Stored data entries

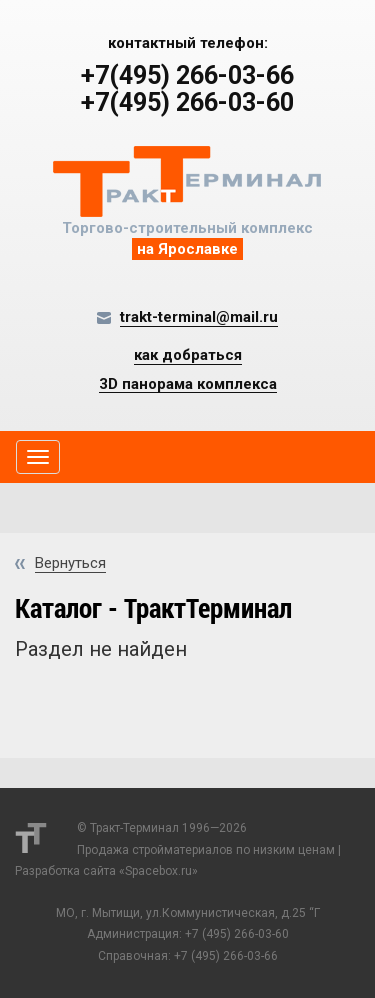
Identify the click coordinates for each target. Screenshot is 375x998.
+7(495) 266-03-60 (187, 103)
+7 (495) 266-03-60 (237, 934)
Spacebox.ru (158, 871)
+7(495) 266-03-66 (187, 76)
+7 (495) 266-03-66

• _Aim of the exercise_:
Extract every line from the one containing "266-03-60 (237, 934)" through the last line of the data, inclusive, exactly as written.

• _Worked solution_:
+7 (495) 266-03-60 (237, 934)
Spacebox.ru (158, 871)
+7(495) 266-03-66 (187, 76)
+7 (495) 266-03-66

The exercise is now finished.